[Screenshot grounding data]
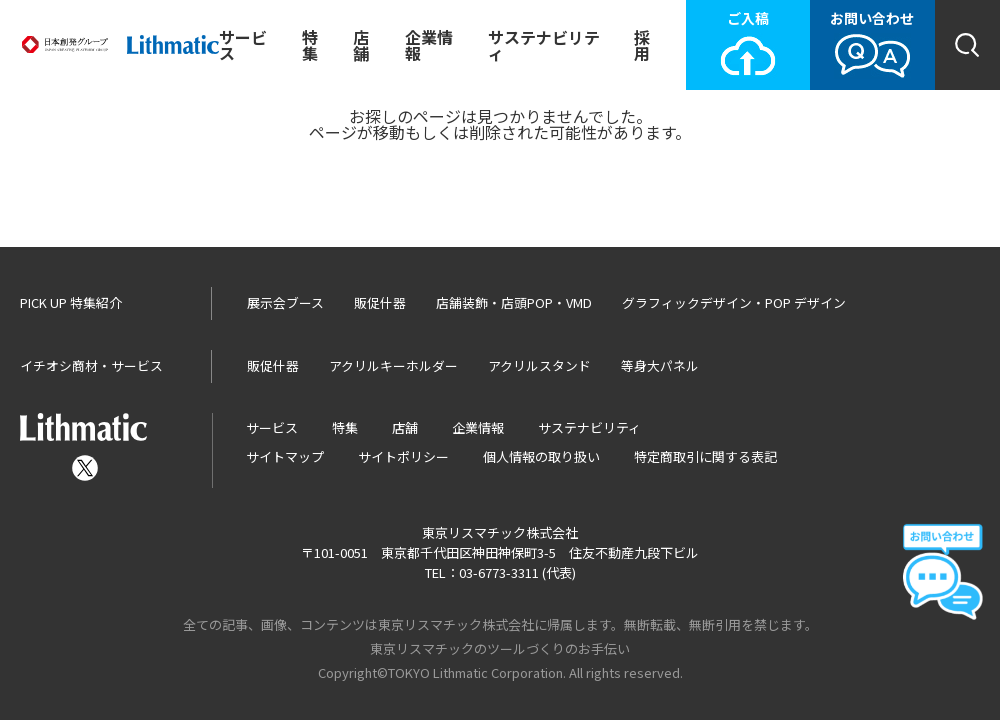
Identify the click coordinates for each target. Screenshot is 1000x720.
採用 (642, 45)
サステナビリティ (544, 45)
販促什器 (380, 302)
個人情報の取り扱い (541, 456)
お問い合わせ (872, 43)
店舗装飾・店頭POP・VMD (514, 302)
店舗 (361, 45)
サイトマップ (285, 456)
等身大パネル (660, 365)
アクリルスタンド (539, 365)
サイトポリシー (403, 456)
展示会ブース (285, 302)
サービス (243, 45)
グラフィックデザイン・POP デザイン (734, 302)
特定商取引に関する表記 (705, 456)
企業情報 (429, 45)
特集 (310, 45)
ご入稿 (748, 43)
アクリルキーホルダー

#### [WHAT THE EXERCISE ASKS]
Copy out all the records exactly, excluding pictures.

#### [RESPONSE BOX]
Identify the click coordinates for each target. Screenshot is 1000x720.
採用 (642, 45)
サステナビリティ (544, 45)
販促什器 (380, 302)
個人情報の取り扱い (541, 456)
お問い合わせ (872, 43)
店舗装飾・店頭POP・VMD (514, 302)
店舗 (361, 45)
サイトマップ (285, 456)
等身大パネル (660, 365)
アクリルスタンド (539, 365)
サイトポリシー (403, 456)
展示会ブース (285, 302)
サービス (243, 45)
グラフィックデザイン・POP デザイン (734, 302)
特定商取引に関する表記 (705, 456)
企業情報 (429, 45)
特集 (310, 45)
ご入稿 (748, 43)
アクリルキーホルダー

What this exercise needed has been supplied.